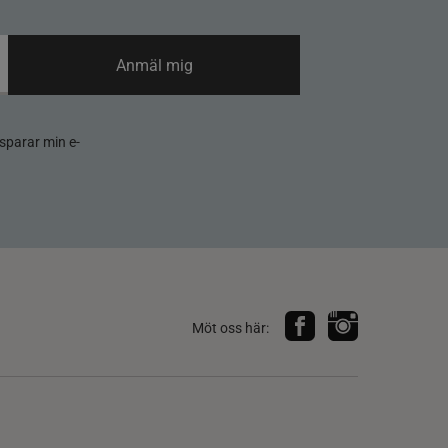
Anmäl mig
sparar min e-
Möt oss här:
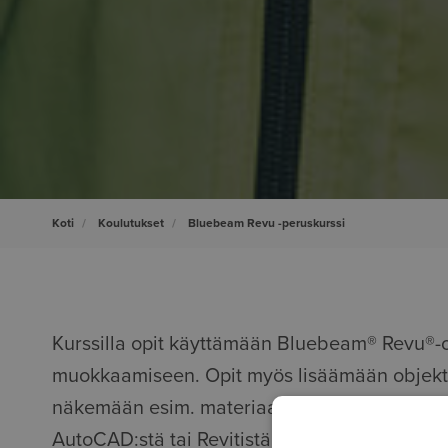
Koti
Koulutukset
Bluebeam Revu -peruskurssi
Kurssilla opit käyttämään Bluebeam® Revu®-
muokkaamiseen. Opit myös lisäämään objektej
näkemään esim. materiaalit ja pinnat PDF-dok
AutoCAD:stä tai Revitistä.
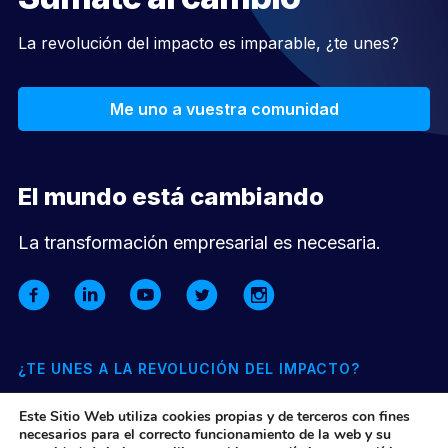
La revolución del impacto es imparable, ¿te unes?
Me uno a vuestra comunidad
El mundo está cambiando
La transformación empresarial es necesaria.
¿TE UNES A LA REVOLUCIÓN DEL IMPACTO?
Suscríbete a nuestra newsletter mensual y entérate de todo lo
Este Sitio Web utiliza cookies propias y de terceros con fines
que pasa en nuestra comunidad y el ecosistema de impacto
necesarios para el correcto funcionamiento de la web y su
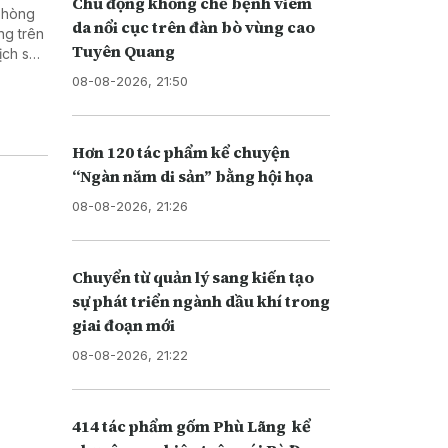
Chủ động khống chế bệnh viêm
 phòng
da nổi cục trên đàn bò vùng cao
ng trên
Tuyên Quang
ịch sử,
 dân
08-08-2026, 21:50
Hơn 120 tác phẩm kể chuyện
“Ngàn năm di sản” bằng hội họa
08-08-2026, 21:26
Chuyển từ quản lý sang kiến tạo
sự phát triển ngành dầu khí trong
giai đoạn mới
08-08-2026, 21:22
414 tác phẩm gốm Phù Lãng kể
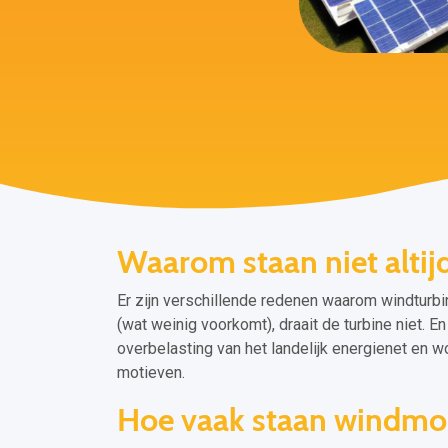
Waarom staan niet altij
Er zijn verschillende redenen waarom windturbin
(wat weinig voorkomt), draait de turbine niet. E
overbelasting van het landelijk energienet en 
motieven.
Hoe vaak staan windmol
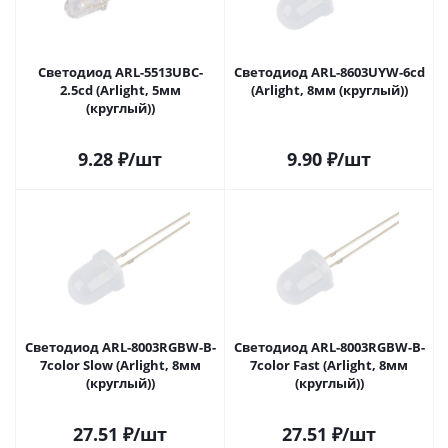
Светодиод ARL-5513UBC-
Светодиод ARL-8603UYW-6cd
2.5cd (Arlight, 5мм
(Arlight, 8мм (круглый))
(круглый))
9.28
₽
/шт
9.90
₽
/шт
Светодиод ARL-8003RGBW-B-
Светодиод ARL-8003RGBW-B-
7color Slow (Arlight, 8мм
7color Fast (Arlight, 8мм
(круглый))
(круглый))
27.51
₽
/шт
27.51
₽
/шт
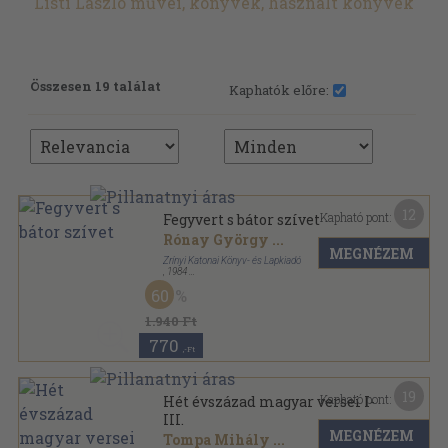
Listi László művei, könyvek, használt könyvek
Összesen 19 találat
Kaphatók előre:
12
Kapható pont:
Fegyvert s bátor szívet
Rónay György
...
MEGNÉZEM
Zrínyi Katonai Könyv- és Lapkiadó
,
1984
Fűzött keménykötés
,
614
oldal
60
1.940 Ft
770
,-Ft
19
Kapható pont:
Hét évszázad magyar versei I-
III.
MEGNÉZEM
Tompa Mihály
...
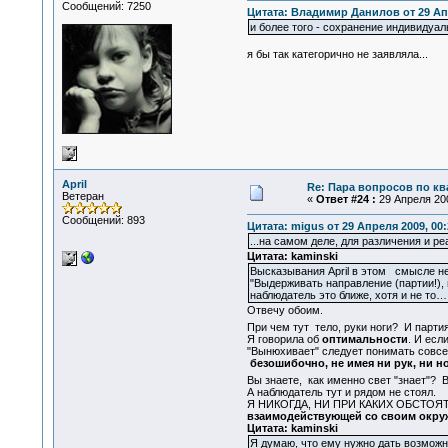
Сообщений: 7250
Цитата: Владимир Данилов от 29 Апр
и более того - сохранение индивидуа
я бы так категорично не заявляла...
April
Re: Пара вопросов по к
Ветеран
«
Ответ #24 :
29 Апреля 200
Сообщений: 893
Цитата: migus от 29 Апреля 2009, 00:
...на самом деле, для различения и ре
Цитата: kaminski
Высказывания April в этом смысле н
"Выдерживать направление (партии!),
наблюдатель это ближе, хотя и не то…
Отвечу обоим.
При чем тут тело, руки ноги? И парти
Я говорила об
оптимальности
. И есл
"Вынюхивает" следует понимать совсем 
безошибочно, не имея ни рук, ни но
Вы знаете, как именно свет "знает"? 
А наблюдатель тут и рядом не стоял.
Я НИКОГДА, НИ ПРИ КАКИХ ОБСТОЯТЕЛ
взаимодействующей со своим окру
Цитата: kaminski
Я думаю, что ему нужно дать возможн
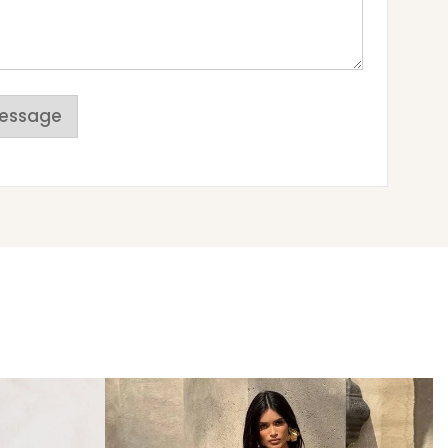
essage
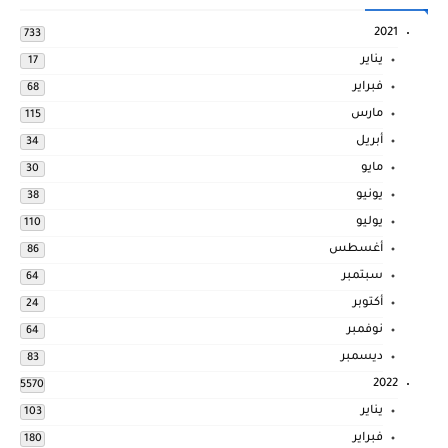
2021
733
يناير
17
فبراير
68
مارس
115
أبريل
34
مايو
30
يونيو
38
يوليو
110
أغسطس
86
سبتمبر
64
أكتوبر
24
نوفمبر
64
ديسمبر
83
2022
5570
يناير
103
فبراير
180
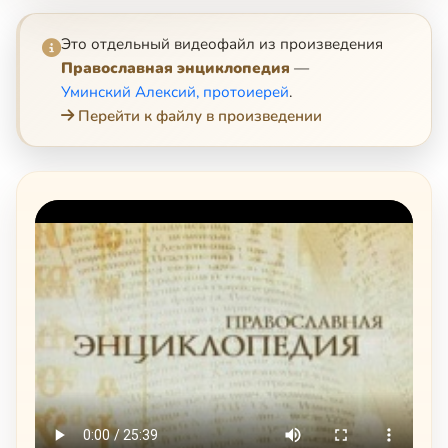
Это отдельный видеофайл из произведения
Православная энциклопедия
—
Уминский Алексий, протоиерей
.
Перейти к файлу в произведении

--------------------------------

WORK ITEM: Line by line, write out the data above exactly, without the pictures.

EXERCISE SOLUTION:
Anmäl mig
sparar min e-
Möt oss här:
Koti
Koulutukset
Bluebeam Revu -peruskurssi
Kurssilla opit käyttämään Bluebeam® Revu®-
muokkaamiseen. Opit myös lisäämään objektej
näkemään esim. materiaalit ja pinnat PDF-dok
AutoCAD:stä tai Revitistä.
La revolución del impacto es imparable, ¿te unes?
Me uno a vuestra comunidad
El mundo está cambiando
La transformación empresarial es necesaria.
¿TE UNES A LA REVOLUCIÓN DEL IMPACTO?
Suscríbete a nuestra newsletter mensual y entérate de todo lo
Este Sitio Web utiliza cookies propias y de terceros con fines
que pasa en nuestra comunidad y el ecosistema de impacto
necesarios para el correcto funcionamiento de la web y su
Chủ động khống chế bệnh viêm
 phòng
da nổi cục trên đàn bò vùng cao
ng trên
Tuyên Quang
ịch sử,
 dân
08-08-2026, 21:50
Hơn 120 tác phẩm kể chuyện
“Ngàn năm di sản” bằng hội họa
08-08-2026, 21:26
Chuyển từ quản lý sang kiến tạo
sự phát triển ngành dầu khí trong
giai đoạn mới
08-08-2026, 21:22
414 tác phẩm gốm Phù Lãng kể
Waarom staan niet altij
Er zijn verschillende redenen waarom windturbin
(wat weinig voorkomt), draait de turbine niet. E
overbelasting van het landelijk energienet en 
motieven.
Hoe vaak staan windmol
Светодиод ARL-5513UBC-
Светодиод ARL-8603UYW-6cd
2.5cd (Arlight, 5мм
(Arlight, 8мм (круглый))
(круглый))
9.28
₽
/шт
9.90
₽
/шт
Светодиод ARL-8003RGBW-B-
Светодиод ARL-8003RGBW-B-
7color Slow (Arlight, 8мм
7color Fast (Arlight, 8мм
(круглый))
(круглый))
27.51
₽
/шт
27.51
₽
/шт
Listi László művei, könyvek, használt könyvek
Összesen 19 találat
Kaphatók előre:
12
Kapható pont:
Fegyvert s bátor szívet
Rónay György
...
MEGNÉZEM
Zrínyi Katonai Könyv- és Lapkiadó
,
1984
Fűzött keménykötés
,
614
oldal
60
1.940 Ft
770
,-Ft
19
Kapható pont:
Hét évszázad magyar versei I-
III.
MEGNÉZEM
Tompa Mihály
...
Сообщений: 7250
Цитата: Владимир Данилов от 29 Апр
и более того - сохранение индивидуа
я бы так категорично не заявляла...
April
Re: Пара вопросов по к
Ветеран
«
Ответ #24 :
29 Апреля 200
Сообщений: 893
Цитата: migus от 29 Апреля 2009, 00:
...на самом деле, для различения и ре
Цитата: kaminski
Высказывания April в этом смысле н
"Выдерживать направление (партии!),
наблюдатель это ближе, хотя и не то…
Отвечу обоим.
При чем тут тело, руки ноги? И парти
Я говорила об
оптимальности
. И есл
"Вынюхивает" следует понимать совсем 
безошибочно, не имея ни рук, ни но
Вы знаете, как именно свет "знает"? 
А наблюдатель тут и рядом не стоял.
Я НИКОГДА, НИ ПРИ КАКИХ ОБСТОЯТЕЛ
взаимодействующей со своим окру
Цитата: kaminski
Я думаю, что ему нужно дать возможн
essage
2021
733
يناير
17
فبراير
68
مارس
115
أبريل
34
مايو
30
يونيو
38
يوليو
110
أغسطس
86
سبتمبر
64
أكتوبر
24
نوفمبر
64
ديسمبر
83
2022
5570
يناير
103
فبراير
180
Это отдельный видеофайл из произведения
Православная энциклопедия
—
Уминский Алексий, протоиерей
.
Перейти к файлу в произведении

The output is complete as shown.